The report, which has been kept under wraps since being presented to the board last November, found no evidence of criminal wrongdoing in transactions that benefited chairman and chief executive Robert A. Georgine and others. But it found "a compelling argument" that some directors may have violated civil laws that might require them to repay what they earned in "self-interested" transactions.
The report lays out a pattern of questionable decisions that allowed Georgine and 19 other Ullico directors and officers, who collectively owned less than 2 percent of the company's stock, to earn more than $13.7 million under stock buyback programs while pension funds that owned more than 90 percent of the stock earned only $28 million. Georgine's pretax profits were $837,760.
Prepared by law firm Winston & Strawn under the direction of former Illinois governor James R. Thompson (R), the report questions justifications that directors gave for transactions that were the subject of the investigation. The transactions also are under investigation by the U.S. attorney in the District, the Labor Department, the Securities and Exchange Commission and the Maryland insurance commissioner.
The report noted that Georgine and others acquired stock under a program that allowed each director and senior officer -- and no other investors -- to buy stock at $28.70 a share in 1998 and $53.94 in 1999. A short time later they were able to sell the shares at $146.40.

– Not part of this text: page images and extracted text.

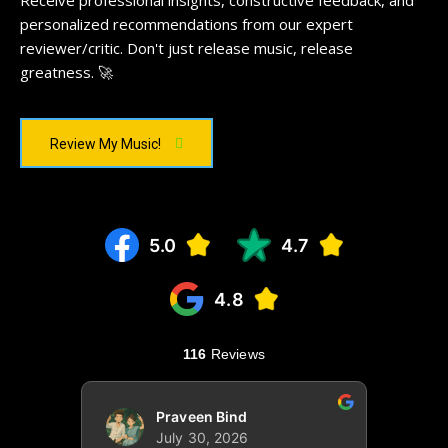
Receive professional insights, constructive feedback, and
personalized recommendations from our expert
reviewer/critic. Don't just release music, release
greatness. 🚀
Review My Music!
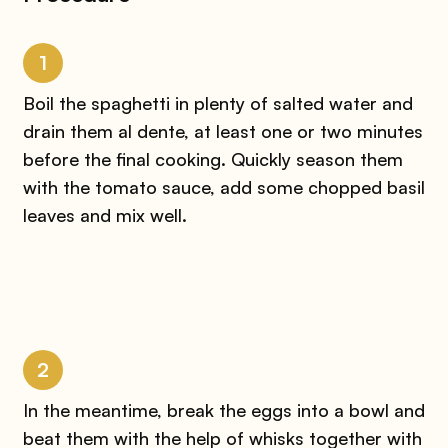
1
Boil the spaghetti in plenty of salted water and
drain them al dente, at least one or two minutes
before the final cooking. Quickly season them
with the tomato sauce, add some chopped basil
leaves and mix well.
2
In the meantime, break the eggs into a bowl and
beat them with the help of whisks together with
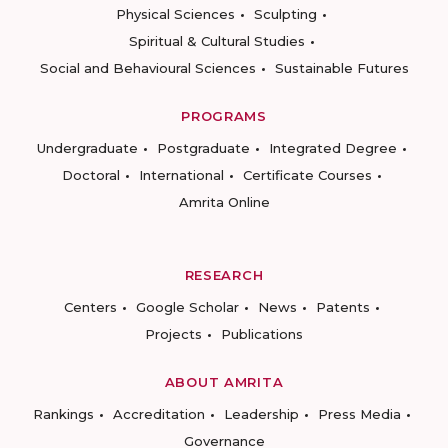
Physical Sciences
Sculpting
Spiritual & Cultural Studies
Social and Behavioural Sciences
Sustainable Futures
PROGRAMS
Undergraduate
Postgraduate
Integrated Degree
Doctoral
International
Certificate Courses
Amrita Online
RESEARCH
Centers
Google Scholar
News
Patents
Projects
Publications
ABOUT AMRITA
Rankings
Accreditation
Leadership
Press Media
Governance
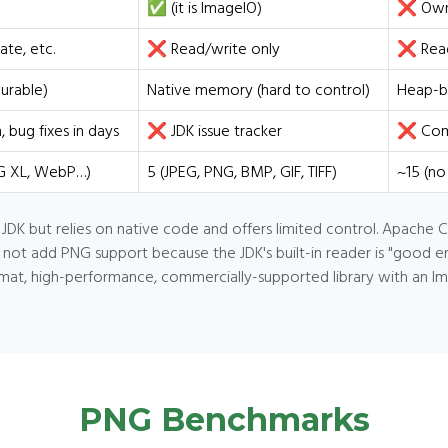
✅ (it is ImageIO)
❌ Own
ate, etc.
❌ Read/write only
❌ Read
urable)
Native memory (hard to control)
Heap-b
bug fixes in days
❌ JDK issue tracker
❌ Comm
EG XL, WebP…)
5 (JPEG, PNG, BMP, GIF, TIFF)
~15 (no
 JDK but relies on native code and offers limited control. Apache
t add PNG support because the JDK's built-in reader is "good enoug
at, high-performance, commercially-supported library with an I
PNG Benchmarks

Ullico's stock price was based on its book value, which rocketed as a result of a large run-up in the price of the stock of telecommunications concern Global Crossing Ltd., in which it had a large investment. The company's 2000 stock repurchase program allowed smaller shareholders, including officers and directors, to sell back all of their shares while the largest shareholders, such as pension funds, were limited in how many shares they could sell.
Shortly thereafter, the value of Ullico shares declined sharply along with the value of Global Crossing, which eventually filed for bankruptcy protection.
"The stated purpose for the stock offers . . . was to align the interests of officers and directors with shareholders," the report said. It noted that "any 'alignment' of interest was very short-lived since almost 90 percent of the shares purchased by directors and officers in 1998 and 1999 were repurchased by the company by January 2001."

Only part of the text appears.